── Material shown ──

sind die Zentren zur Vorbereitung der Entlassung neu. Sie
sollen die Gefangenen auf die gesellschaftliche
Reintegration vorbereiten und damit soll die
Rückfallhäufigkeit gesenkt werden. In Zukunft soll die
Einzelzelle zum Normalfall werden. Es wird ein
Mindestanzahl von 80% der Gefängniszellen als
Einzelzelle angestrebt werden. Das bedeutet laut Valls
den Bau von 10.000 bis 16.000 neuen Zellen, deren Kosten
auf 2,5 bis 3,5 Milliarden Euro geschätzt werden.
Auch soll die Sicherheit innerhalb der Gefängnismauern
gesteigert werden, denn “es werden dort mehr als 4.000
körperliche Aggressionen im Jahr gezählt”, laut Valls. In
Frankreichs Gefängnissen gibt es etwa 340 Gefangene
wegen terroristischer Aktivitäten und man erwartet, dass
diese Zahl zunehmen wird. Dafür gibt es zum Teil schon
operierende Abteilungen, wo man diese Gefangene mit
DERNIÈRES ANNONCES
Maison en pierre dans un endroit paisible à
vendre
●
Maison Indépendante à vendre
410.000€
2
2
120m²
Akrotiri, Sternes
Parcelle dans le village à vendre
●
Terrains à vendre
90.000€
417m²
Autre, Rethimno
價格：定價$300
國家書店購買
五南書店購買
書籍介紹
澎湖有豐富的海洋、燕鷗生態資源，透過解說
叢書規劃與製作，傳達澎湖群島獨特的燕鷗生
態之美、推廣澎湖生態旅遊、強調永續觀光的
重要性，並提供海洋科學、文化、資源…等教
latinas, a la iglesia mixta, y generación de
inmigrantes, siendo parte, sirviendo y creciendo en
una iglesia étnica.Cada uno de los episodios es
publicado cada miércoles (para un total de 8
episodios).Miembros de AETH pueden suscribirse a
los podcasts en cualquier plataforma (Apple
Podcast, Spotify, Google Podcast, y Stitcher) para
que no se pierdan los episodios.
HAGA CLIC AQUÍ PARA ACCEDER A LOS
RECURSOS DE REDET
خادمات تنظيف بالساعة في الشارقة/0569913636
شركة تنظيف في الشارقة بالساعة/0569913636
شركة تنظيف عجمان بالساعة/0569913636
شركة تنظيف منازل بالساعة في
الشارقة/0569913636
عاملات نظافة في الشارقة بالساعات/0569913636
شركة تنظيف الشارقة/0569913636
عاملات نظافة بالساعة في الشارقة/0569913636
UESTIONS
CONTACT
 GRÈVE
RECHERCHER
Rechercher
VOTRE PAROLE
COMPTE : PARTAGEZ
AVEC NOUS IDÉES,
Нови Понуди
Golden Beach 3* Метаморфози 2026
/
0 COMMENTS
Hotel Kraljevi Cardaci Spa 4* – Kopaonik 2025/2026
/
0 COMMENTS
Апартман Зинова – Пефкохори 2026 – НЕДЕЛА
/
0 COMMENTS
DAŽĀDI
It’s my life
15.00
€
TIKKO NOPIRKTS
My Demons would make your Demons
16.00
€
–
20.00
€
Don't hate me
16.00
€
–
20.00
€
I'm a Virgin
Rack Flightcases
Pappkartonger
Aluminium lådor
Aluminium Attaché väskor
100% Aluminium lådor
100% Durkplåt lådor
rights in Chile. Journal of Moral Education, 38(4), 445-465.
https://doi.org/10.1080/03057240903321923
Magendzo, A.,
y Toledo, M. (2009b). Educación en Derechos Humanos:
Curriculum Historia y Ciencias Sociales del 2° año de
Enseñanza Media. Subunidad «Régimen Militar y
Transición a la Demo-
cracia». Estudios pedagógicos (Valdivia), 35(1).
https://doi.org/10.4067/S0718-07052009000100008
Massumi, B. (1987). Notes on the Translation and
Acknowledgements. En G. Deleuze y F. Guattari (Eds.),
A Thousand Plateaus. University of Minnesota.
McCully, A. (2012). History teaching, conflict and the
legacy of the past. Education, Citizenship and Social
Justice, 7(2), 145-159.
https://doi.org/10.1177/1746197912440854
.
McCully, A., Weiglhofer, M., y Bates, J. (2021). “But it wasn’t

───

Exercise prompt
The word is "dans". Copy every line above where it appears.

Response box
Maison en pierre dans un endroit paisible à
Parcelle dans le village à vendre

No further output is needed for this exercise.